Congressman Larson explained that his proposal will not only benefit seniors, who already paid for Social Security, but also the younger generations.
With more knowledge about living healthier and the strides in the medical industry, Larson believes the younger generations will live longer so his proposal will benefit them as well.
“People are living longer. They’re living healthier lifestyles and modern day medicine allows us to stay alive,” said Larson. “So for future generations, my children for example, are easily going to live into their hundreds without much of a problem.”
Larson said that he talked with a senior in Wethersfield, who was living in subsidized housing and had to receive food from Meals on Wheels. This was because she was only receiving $9,000 from Social Security, which was her only income. Women typically receive $12-$14,000.
Larson cited a figure from an article in the Washington that says that more than 20 percent of the population has no other income besides what they receive from Social Security.
“The older people should not fall into poverty, because times have changed,” said Larson.”
Many of the people that came were retirees with comments and questions for the Congressman regarding the future of social security. Larson welcomed the questions and concerns of all those who attended.
“I wanted to see where he stood,” said retiree Kent Smith Jr. “I figure I should come try to strengthen Social Security by talking to my representative, so that he knows where I stand and they don’t decrease Social Security for retirees where really that’s all they have.

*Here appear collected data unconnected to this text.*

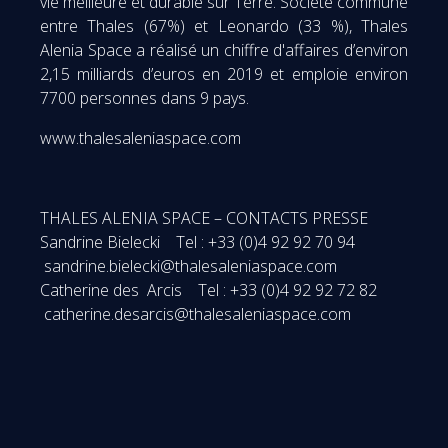
vie meilleure et durable sur Terre. Société commune
entre Thales (67%) et Leonardo (33 %), Thales
Alenia Space a réalisé un chiffre d'affaires d’environ
2,15 milliards d’euros en 2019 et emploie environ
7700 personnes dans 9 pays.
www.thalesaleniaspace.com
THALES ALENIA SPACE – CONTACTS PRESSE
Sandrine Bielecki Tel : +33 (0)4 92 92 70 94
sandrine.bielecki@thalesaleniaspace.com
Catherine des Arcis Tel : +33 (0)4 92 92 72 82
catherine.desarcis@thalesaleniaspace.com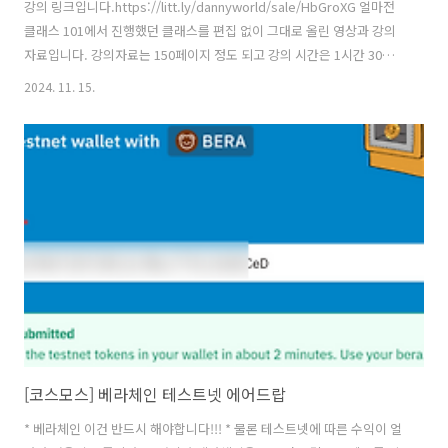
강의 링크입니다.https://litt.ly/dannyworld/sale/HbGroXG 얼마전
클래스 101에서 진행했던 클래스를 편집 없이 그대로 올린 영상과 강의
자료입니다. 강의자료는 150페이지 정도 되고 강의 시간은 1시간 30분
씩 총 6시간정도 됩니다. 강의에는 실시간 질의응답도 포함되어 있습니
2024. 11. 15.
다. 녹화본이고 실시간 질의응답이 제외된 점과 불장대비 많은 사람들이
보면 좋겠다는 생각에 가격을 99,000원으로 정했습니다. 에어드랍만 잘
받아도 강의 수강료는 페이백 가능할듯 합니다. 알트불장대비 준비하시
는 분들, 에어드랍 노하우 궁금하신 분들, 비트코인 언제 살고 팔면 좋은
지 궁금하신 분들에게 도움이 될것 같습니다.​주제 1. 비트코인 투자 기초
- 비트코인 핵심가치 - 비트코인 채굴 원리 및 ..
[코스모스] 베라체인 테스트넷 에어드랍
* 베라체인 이건 반드시 해야합니다!!! * 물론 테스트넷에 따른 수익이 얼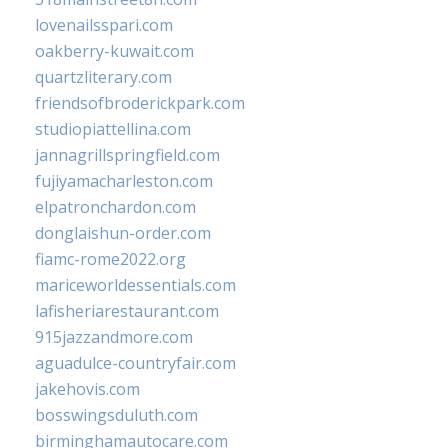
lovenailsspari.com
oakberry-kuwait.com
quartzliterary.com
friendsofbroderickpark.com
studiopiattellina.com
jannagrillspringfield.com
fujiyamacharleston.com
elpatronchardon.com
donglaishun-order.com
fiamc-rome2022.org
mariceworldessentials.com
lafisheriarestaurant.com
915jazzandmore.com
aguadulce-countryfair.com
jakehovis.com
bosswingsduluth.com
birminghamautocare.com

Representatives from the Southington Apple Valley AARP were also present.
Overall, Congressman Larson’s new bill proposes an increase in the amount of money seniors receive from social security, consideration of the cost of living for elderly, and a tax break for those who are still working. His next step will be to begin collecting signatures among Congress to move the bill forward.
“The system should work on the behalf of the people that paid into it,” said Larson.